Mediobanca annuncia di voler modernizzare le regole della propria governance. Ma nel farlo coglie l’occasione per garantirsi una maggiore autonomia, per rimettersi, se così si può dire, al centro del sistema finanziario, e per difendersi dalle mire delle grandi banche nazionali. E lo fa anche stringendo a sé la sua creatura, le Generali, di cui detiene la maggioranza relativa del 14%. E di cui punta a difendere, anche qui, l’indipendenza dalle banche azioniste (e in Generali ci sono tutte: non solo Unicredito e Capitalia, i due grandi soci di Mediobanca, ma anche Intesa e Mps).
Le avvisaglie delle nuove iniziative di Mediobanca si erano avute già da giorni, dalla formazione del patto di consultazione sul 23,2% di Telecom, stretto insieme con Pirelli, Benetton e le stesse Generali. Con l’impressione che quest’ultima fosse stata coinvolta per volere del suo maggiore azionista. Il resto è arrivato tra sabato scorso (nell’assemblea Gabriele Galateri ha parlato di nuova governance per Mediobanca, e il direttore generale Alberto Nagel di una modernizzazione delle Generali) e ieri, quando Nagel, nella conference call con gli analisti, è tornato sul tema lanciando nuovi segnali.
«Ci piacerebbe vedere diminuire la quota del patto sotto il 50%», ha detto a chi gli chiedeva come fare per aumentare il flottante (nel patto è conferito il 53% del capitale). E «sarebbe interessante se le due banche azioniste con la nuova governance avessero quote meno consistenti vincolate al patto». In altri termini, in vista della nascita dell’auspicato sistema «duale» (o, in alternativa, della nomina di un ad), Nagel si augura che Unicredit e Capitalia (oggi nel patto con il 9% a testa) si ridimensionino.
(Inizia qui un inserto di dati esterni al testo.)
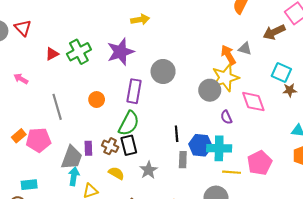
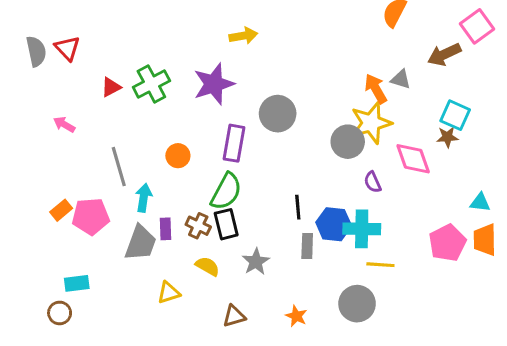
brown star: (290, 90) -> (447, 137), moved
pink pentagon: (260, 163) -> (447, 243), moved
cyan arrow: (74, 176) -> (144, 198), moved

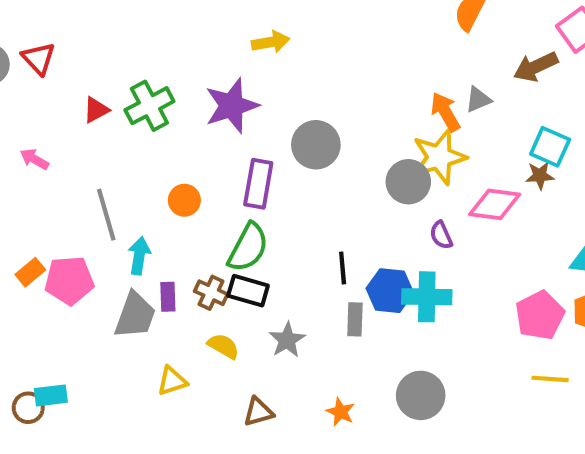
gray triangle: (401, 79) -> (478, 100), turned -40
pink diamond: (413, 159) -> (495, 204), turned -63
black rectangle: (226, 224) -> (248, 291), turned -60
yellow line: (380, 265) -> (550, 379), moved
cyan rectangle: (77, 283) -> (51, 395), moved

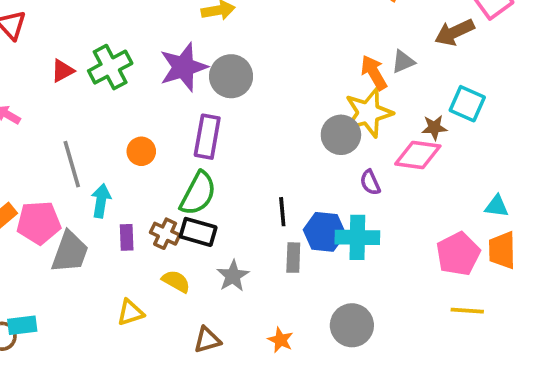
gray circle: (316, 145) -> (231, 76), moved
brown star: (540, 176) -> (434, 127), moved
gray trapezoid: (135, 315) -> (70, 252), moved

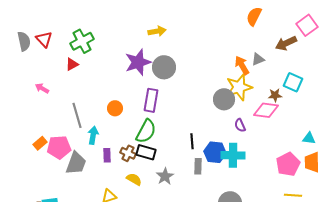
green cross: (110, 67) -> (82, 41), moved

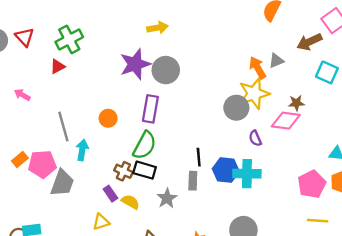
cyan square: (293, 82) -> (327, 72), moved
purple rectangle: (107, 155) -> (110, 194), moved, turned -32
gray rectangle: (198, 166) -> (193, 181), moved

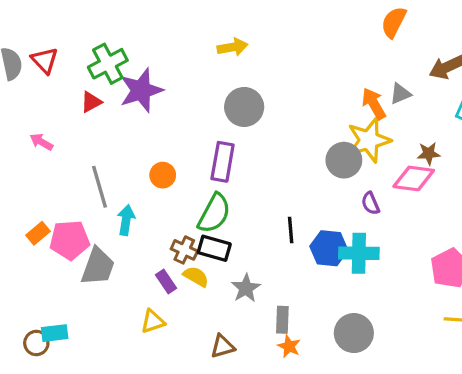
purple star: (135, 64) -> (141, 90), moved
gray rectangle: (193, 181) -> (282, 320), moved
yellow semicircle: (130, 202) -> (196, 277), moved

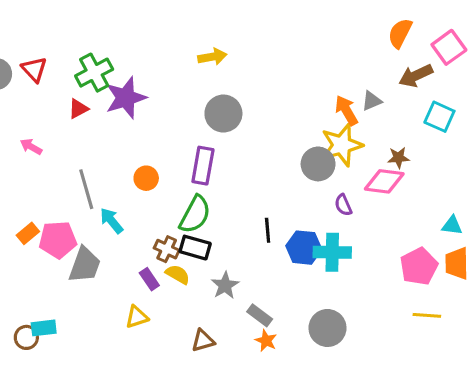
orange semicircle: (394, 22) -> (400, 33), moved
cyan arrow: (126, 220) -> (111, 221), turned -48
gray rectangle: (282, 320) -> (260, 315), turned -55

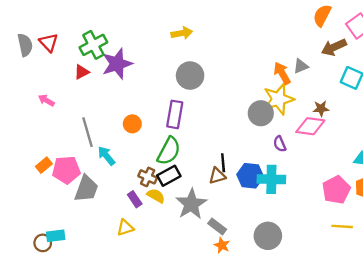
black rectangle: (195, 248) -> (169, 176), turned -45
gray star: (225, 285) -> (191, 204), size x1.5
brown triangle: (203, 341) -> (217, 176), moved

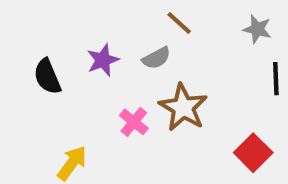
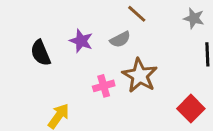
purple star: (103, 60) -> (81, 41), turned -30
pink cross: (134, 122) -> (104, 86), turned 35

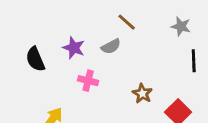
brown star: (140, 75) -> (142, 93), moved, size x0.6
pink cross: (104, 86) -> (88, 81), moved, turned 30

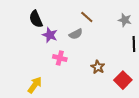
black semicircle: (35, 59) -> (36, 19), moved

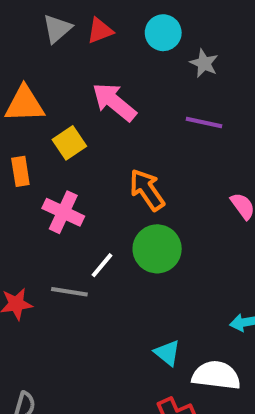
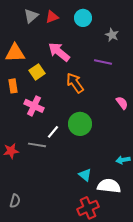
gray star: (204, 63) -> (112, 35), moved
orange arrow: (147, 190) -> (75, 83), moved

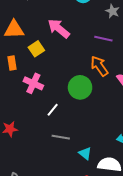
orange arrow: (75, 83) -> (99, 66), moved
green circle: (80, 124) -> (80, 87), moved
gray line: (37, 145) -> (61, 137), moved

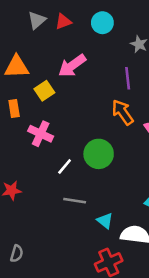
pink arrow: (59, 28) -> (72, 66), turned -75
purple line: (103, 39) -> (128, 78), turned 72
green circle: (80, 87) -> (99, 154), moved

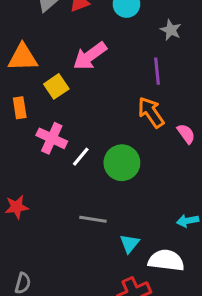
white line: (65, 166) -> (81, 157), moved
cyan triangle: (105, 221) -> (130, 244), turned 30

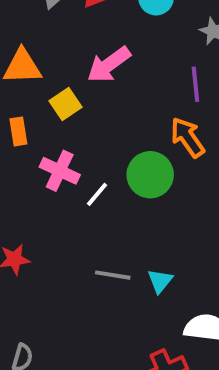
green circle: (122, 163) -> (150, 175), moved
cyan triangle: (130, 244) -> (160, 281), moved

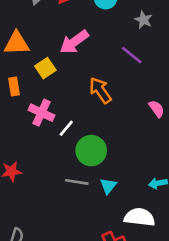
purple line: (195, 84) -> (132, 55), turned -45
orange arrow: (188, 137) -> (100, 90), moved
green circle: (150, 175) -> (91, 151), moved

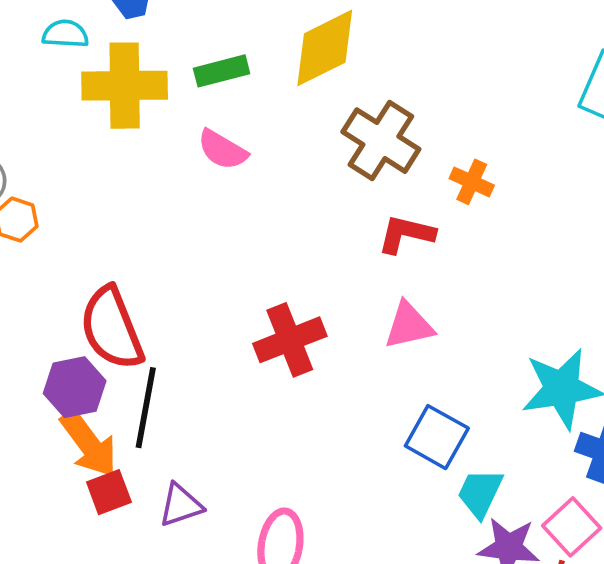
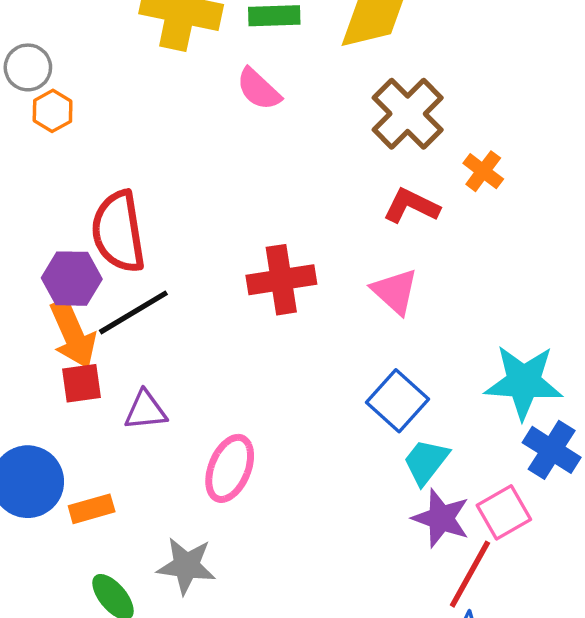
pink triangle: (409, 326) -> (395, 291), turned 42
black line: (146, 408) -> (133, 312), turned 36

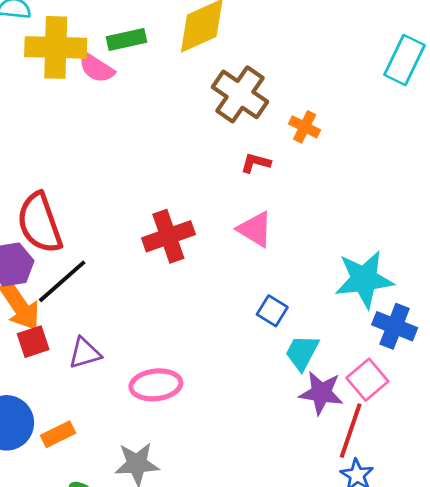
pink semicircle: (259, 89) -> (96, 68), moved
red L-shape: (411, 206) -> (256, 163), size x0.7
blue square: (397, 401) -> (272, 311), size x0.7
pink ellipse: (230, 468) -> (156, 385), turned 72

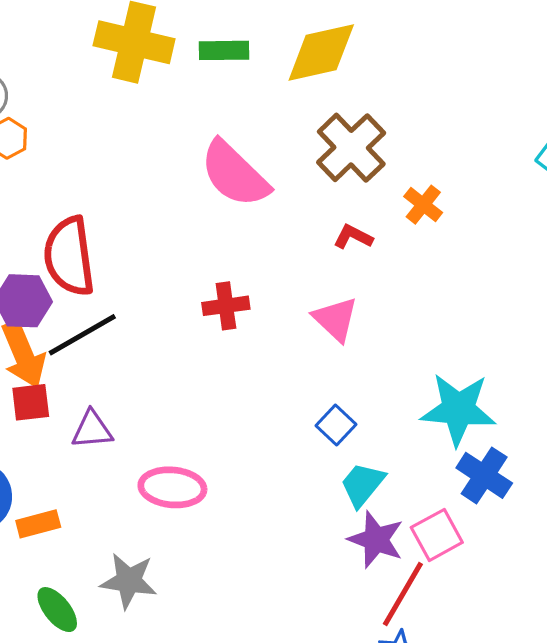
pink semicircle: (96, 68) -> (235, 174), moved, size x1.6
red cross: (168, 236) -> (226, 306), size x0.7

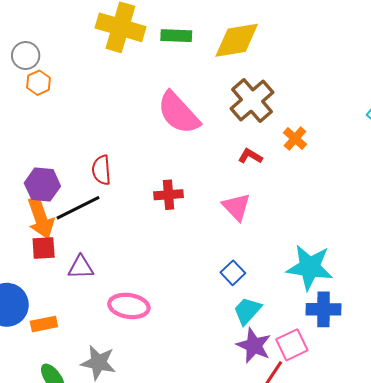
red semicircle: (69, 256) -> (102, 170), moved, size x0.6
blue cross: (484, 475) -> (323, 309), turned -36

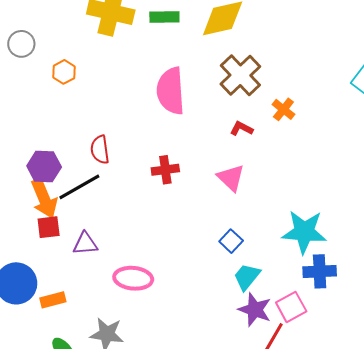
orange hexagon: (38, 83) -> (64, 72), moved
pink semicircle: (178, 113) -> (171, 91), turned 42

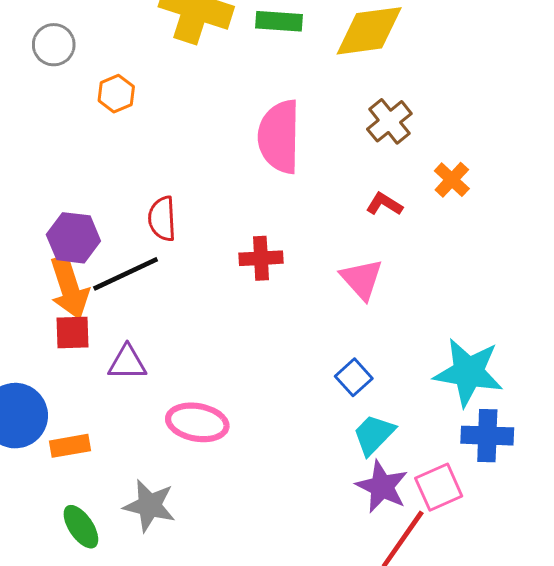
brown cross: (240, 75) -> (389, 121), size x0.7

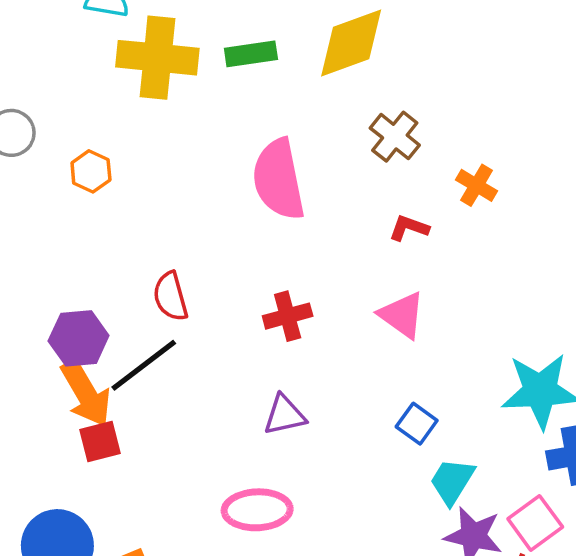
purple triangle: (127, 363) -> (285, 415), moved

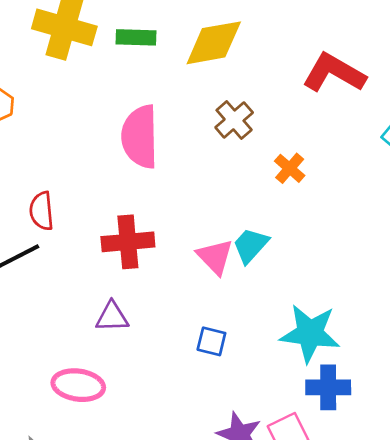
red L-shape: (409, 228) -> (334, 73), moved, size x2.0
red cross: (288, 316) -> (128, 242), size x1.4
blue square: (417, 424) -> (211, 341), turned -32
cyan trapezoid: (452, 481) -> (250, 245), moved

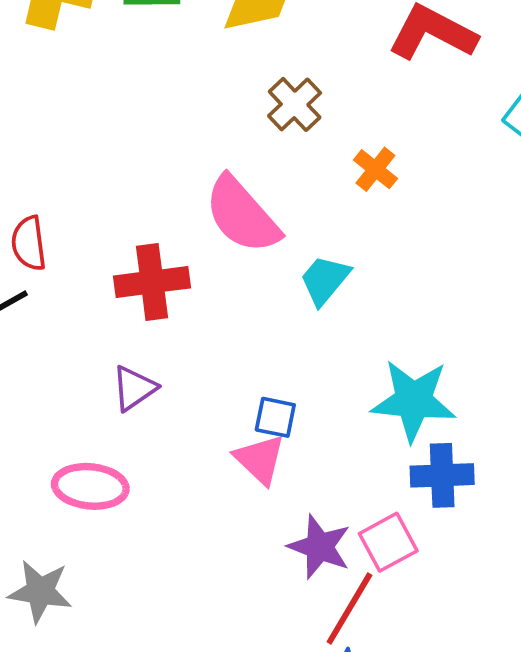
pink semicircle: (140, 137) -> (242, 215), moved, turned -38
pink triangle: (215, 257) -> (260, 459), moved
purple triangle: (112, 317) -> (134, 388), turned -30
Il tema è di attualità perché il patto è in scadenza (le disdette vanno date entro marzo). Tanto che il dg ha anche detto che la banca «è aperta all’ingresso di nuovi soci». In ogni caso l’affermazione è forte sia per i contenuti, sia per il tono con il quale il management di Mediobanca prende posizione rispetto ai suoi soci. Un chiaro segnale del vigore con cui Mediobanca si appresta ad affrontare la stagione del rinnovo del patto, il primo dopo la quadra tra i soci trovata nel 2003, in occasione della defenestrazione di Vincenzo Maranghi.
Idem per le Generali: in primavera scade il cda frutto di quello stesso accordo del 2003, quando Unicredito, Capitalia, Intesa e Mps scalarono la compagnia per stringere Maranghi all’angolo. Sul Leone Nagel aveva parlato sabato di «miglioramento della governance per adeguarla agli standard internazionali». Senza riferirsi al sistema duale (non se n’è mai parlato a Trieste), ma alla composizione di un cda più indipendente. Forse anche meno «paludato».

Un riferimento che, per forza di cose, dev’essere qualitativo: nel cda delle Generali ci sono 12 consiglieri indicati dal gruppo come «indipendenti» su 18. Quindi non è un problema di numero. Ma, forse, di definizione di «indipendenza» per chi, a ben guardare, è stato indicato proprio dalle banche.